Imagine yourself locked in a prison cell when, totally inexplicably, the emperor of your world appears before you looking for an escape route through your cell. Naturally you follow him with the hope of getting out only to see that he meets a nasty end at the hands of some assassins. Before he dies, he tells you to take a message out into the world. Okay you say, I could do that. After arriving outside in this world however, all of a sudden you get a desire to become a thief and forget all about the emperor and his lousy last wish.

Image credit: Gamefaqs
That is Oblivion. Or at least it’s one of many different ways that you could start it. Like GTA:San Andreas (which I looked at a few weeks back), Oblivion is a game that really showed off what gaming could be.

As one of the first games to be released on the 360/PS3 generation of consoles, Oblivion set the bar for graphics, voice acting and gameplay extremely high. It also took the RPG genre to a new level, encompassing a huge free roaming world, with more customisable traits than I have time to mention. TES IV blew everything before it away.

Image credit: Wikipedia

The most impressive aspect of this game however is a point that I mentioned before: the amount of choice you were given not just in customising your character, but also in how the game played out was truly impressive. If you wanted to do the main quest before touching the rest of the game, that was fine. Equally though, if you never wanted to do the main quest, you didn’t have to, and your experience of the game would have been at least as good.

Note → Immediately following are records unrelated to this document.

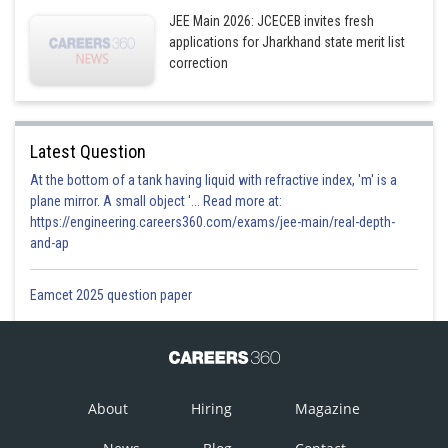
- wherein
JEE Main 2026: JCECEB invites fresh
Tangent at
applications for Jharkhand state merit list
correction
S
:
Tangent at
is
1
This intersect the x-axis
and foot of
from A on the x-
axis is
clearly origin is the mid point.
Latest Question
At the bottom of a tank having liquid with refractive index, 'm' is a
S1 is true.
plane mirror. A small object '... Read more at:
S
:
Equation of normal at
is
https://engineering.careers360.com/exams/jee-main/real-depth-
2
and-ap
it intersect x-axis at
Eamcet 2025 question paper
subnormal
S2 is False.
S
:
Let
be a point on the parabola
.
3
be the focus equation of circle having AS as diameter is
About
Hiring
Magazine
and tangent at the vertex to
the parabola is
. It can be easily checked that
touches this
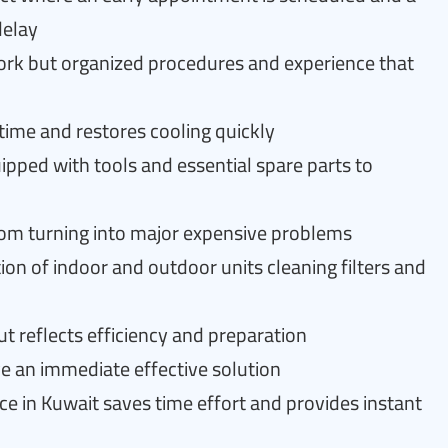
delay
ork but organized procedures and experience that
ime and restores cooling quickly
uipped with tools and essential spare parts to
from turning into major expensive problems
ion of indoor and outdoor units cleaning filters and
 reflects efficiency and preparation
ve an immediate effective solution
ce in Kuwait saves time effort and provides instant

Oblivion made the technical jump everyone was expecting for a new generation game, but what made it so special was the enormity of the world it put before you. And if that wasn’t enough, it made way for a pretty special follow up as well – a certain Skyrim, or something?

Tuesday 24 March 2015

Games that changed the industry #6 Halo 2

Since the mid 70’s it has been possible to play games against other people. By the early 90’s there were systems in place to allow for gaming over an online network.

Yet, 1994 there was only mere quarter of a million subscribers to the ‘Sega Channel’, but as of April 2013 there were an estimated 143.6 million online gamers worldwide. Obviously, there have been many different factors in affecting the mass rise in online gamers but I think one of the most significant was the rise of Xbox Live in 2002 but more specifically, the release of Halo 2 at the end of 2004.

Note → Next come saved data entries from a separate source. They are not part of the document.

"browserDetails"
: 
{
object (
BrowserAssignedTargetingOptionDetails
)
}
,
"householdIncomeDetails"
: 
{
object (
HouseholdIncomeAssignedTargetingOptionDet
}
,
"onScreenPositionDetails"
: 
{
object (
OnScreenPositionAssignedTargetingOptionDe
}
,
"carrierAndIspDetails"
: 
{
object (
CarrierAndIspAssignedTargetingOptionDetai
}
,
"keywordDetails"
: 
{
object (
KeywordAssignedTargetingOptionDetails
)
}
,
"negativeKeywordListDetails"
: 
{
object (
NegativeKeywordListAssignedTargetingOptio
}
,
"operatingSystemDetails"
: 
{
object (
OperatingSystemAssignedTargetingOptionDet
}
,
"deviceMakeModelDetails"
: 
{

In many ways Halo 2 is a largely forgettable game. Arguably the least memorable single player campaign in a very successful franchise and as such by no means defining in the first person shooter genre. It cannot claim to have brought a new level of graphics that was seen by the Xbox 360/PS3 generation of gaming. On several fronts, it is distinctly average.

Not that forgettable though.


Of course, I would not be writing about it if it was not influential and the effect of the mass success of the game’s online multiplayer cannot possibly be overstated. The huge amount of players to pick up the online gaming mantle was simply immense. With a wide range of maps and weapons that built upon the solid foundations laid down by the single player campaign, it cannot be seen as at all surprising.

Try now imagining turning on any console without at least the option to get yourself online. It is, frankly, unthinkable, and if anyone were to suggest that it was, you’d probably think they’d been hidden under the rock for the past ten years.


Not everyone loved Halo and just as many still don't care for Xbox Live, but you’d be hard pressed to find a gamer who doesn’t see the importance of online gaming and that is what Halo 2 gave the industry.